The conveyor belt leads directly to ICE. While the President promotes the idea of prioritized enforcement and positions himself to be a champion for reform, his enforcement agency is moving in the opposite direction. Even after the Department of Justice reported that Sheriff Arpaio’s practices represented the worst racial profiling investigators had personally witnessed and exposed that his raids were a central tactic of discriminatory enforcement, ICE put together a training for the County prosecutors to up-charge raid victims to guarantee their criminalization and prevent them from being eligible for anything but deportation. Some, like Ivon, pay a hefty bond and fight their deportation out of custody. But whether inside or outside of detention, the felony conviction will seal the fate of many. When ICE says they’re deporting ‘criminals’ they’re talking about people like Ivon. They’re talking about Miguel Venegas and Ivone Criollo-Gutierrez, both of whom were arrested during a recent raid Sportex factory.
And when an immigration reform bill drops and potentially lists those with criminal records as excluded from adjusting their immigration status, think carefully about what that means when people like Sheriff Arpaio operate with impunity and when ICE functions with an annual deportation quota. Maricopa County has been a laboratory for anti-immigrant policies for a long time. It also serves as litmus test for the significance of immigration reform. An approach that leaves the deportation machine intact cannot be considered either comprehensive or humane.
Rather than exclude these families, immediate action should be taken and a final bill should contain steps to include them and to dismantle the deportation machine that’s been built in Arizona and across the country, specifically:
- Grant immediate deferred action to the victims of Arpaio’s raids.
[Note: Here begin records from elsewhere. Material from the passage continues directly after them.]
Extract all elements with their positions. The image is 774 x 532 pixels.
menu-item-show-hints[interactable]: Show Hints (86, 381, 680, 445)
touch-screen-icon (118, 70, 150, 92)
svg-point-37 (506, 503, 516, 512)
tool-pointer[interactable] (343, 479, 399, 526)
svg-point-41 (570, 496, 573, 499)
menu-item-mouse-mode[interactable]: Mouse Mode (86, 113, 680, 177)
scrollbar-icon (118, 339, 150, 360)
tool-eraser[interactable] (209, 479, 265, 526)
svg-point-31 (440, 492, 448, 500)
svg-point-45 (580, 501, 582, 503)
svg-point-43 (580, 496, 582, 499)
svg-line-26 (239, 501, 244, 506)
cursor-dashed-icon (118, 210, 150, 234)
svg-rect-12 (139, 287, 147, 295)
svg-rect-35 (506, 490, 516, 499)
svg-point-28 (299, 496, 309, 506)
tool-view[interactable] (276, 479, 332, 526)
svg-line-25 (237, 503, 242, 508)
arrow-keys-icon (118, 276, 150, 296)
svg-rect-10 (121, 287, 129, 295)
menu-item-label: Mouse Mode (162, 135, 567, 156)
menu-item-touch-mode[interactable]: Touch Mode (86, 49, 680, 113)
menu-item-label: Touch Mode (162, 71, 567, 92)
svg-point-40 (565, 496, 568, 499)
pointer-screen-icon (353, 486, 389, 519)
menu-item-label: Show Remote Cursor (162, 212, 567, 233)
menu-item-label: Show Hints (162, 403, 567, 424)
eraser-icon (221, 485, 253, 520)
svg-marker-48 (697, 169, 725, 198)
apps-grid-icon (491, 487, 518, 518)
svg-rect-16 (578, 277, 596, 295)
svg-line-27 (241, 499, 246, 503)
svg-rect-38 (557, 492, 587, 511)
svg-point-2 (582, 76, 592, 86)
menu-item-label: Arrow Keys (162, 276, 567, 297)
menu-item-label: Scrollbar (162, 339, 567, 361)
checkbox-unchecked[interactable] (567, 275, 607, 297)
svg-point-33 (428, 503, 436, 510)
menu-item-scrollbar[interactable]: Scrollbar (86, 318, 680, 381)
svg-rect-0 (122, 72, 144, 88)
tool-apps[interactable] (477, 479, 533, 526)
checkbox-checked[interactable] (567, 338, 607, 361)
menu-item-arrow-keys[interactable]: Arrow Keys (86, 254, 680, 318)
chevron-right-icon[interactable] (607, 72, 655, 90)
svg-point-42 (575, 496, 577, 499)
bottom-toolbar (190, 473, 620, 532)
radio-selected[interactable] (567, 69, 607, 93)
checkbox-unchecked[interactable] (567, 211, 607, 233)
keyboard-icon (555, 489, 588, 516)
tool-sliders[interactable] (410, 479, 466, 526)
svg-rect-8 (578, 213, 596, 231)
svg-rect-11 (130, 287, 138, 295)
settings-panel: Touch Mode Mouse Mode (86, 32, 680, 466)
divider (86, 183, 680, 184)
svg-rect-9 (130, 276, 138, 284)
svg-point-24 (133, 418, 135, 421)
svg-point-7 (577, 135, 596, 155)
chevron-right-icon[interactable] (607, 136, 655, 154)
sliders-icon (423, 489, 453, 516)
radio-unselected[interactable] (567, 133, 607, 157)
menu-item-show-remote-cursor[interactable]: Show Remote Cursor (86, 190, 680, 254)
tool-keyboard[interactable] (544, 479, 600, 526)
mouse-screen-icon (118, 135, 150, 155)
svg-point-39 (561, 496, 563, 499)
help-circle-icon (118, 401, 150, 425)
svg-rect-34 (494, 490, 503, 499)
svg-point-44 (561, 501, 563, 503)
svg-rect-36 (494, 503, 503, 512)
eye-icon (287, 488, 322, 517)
- Disregard criminal charges and convictions in determining discretion or eligibility for inclusion in states where local law enforcement, state legislatures, or prosecutors utilize discriminatory laws or local practices in conjunction with federal immigration enforcement.
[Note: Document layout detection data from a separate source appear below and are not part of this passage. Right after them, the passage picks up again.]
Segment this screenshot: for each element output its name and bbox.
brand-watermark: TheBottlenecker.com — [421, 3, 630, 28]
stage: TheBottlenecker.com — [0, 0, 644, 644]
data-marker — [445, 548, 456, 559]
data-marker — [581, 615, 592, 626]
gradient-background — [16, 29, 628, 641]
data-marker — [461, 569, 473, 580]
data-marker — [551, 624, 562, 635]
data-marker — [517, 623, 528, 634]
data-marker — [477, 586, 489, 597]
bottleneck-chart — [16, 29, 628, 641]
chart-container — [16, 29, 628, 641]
- Sever access to ICE in jurisdictions where local law enforcement is under investigation for civil rights violations or where states are being sued by the Department of Justice.
- Build firewalls between ICE and the criminal justice system so that ICE’s quota is not a consideration in a prosecutor’s office or in a bail hearing.
In the meantime, families and community organizations in Phoenix are doing their best to accomplish what they’ve been calling on President Obama to do since 2008; put the brakes on the deportation crisis. After many years of suffering in silence, after so many have already gone, the community is realizing more and more that the only secure community is an organized one. The deportation crisis is driving families to come out of the shadows, shadows that have brought so much suffering. And as ‘My Way’ plays far off in the offices of Arpaio and his counterparts in Washington, community members pledge to rally to a different tune. They will protect one another. Children are compelled to advocate for the release of their parents. Petitions are circulated. ICE has become a weekly place of activism. Their efforts will only grow from here. Like the saying goes, “Si no por las buenas, por las malas.” By any means necessary.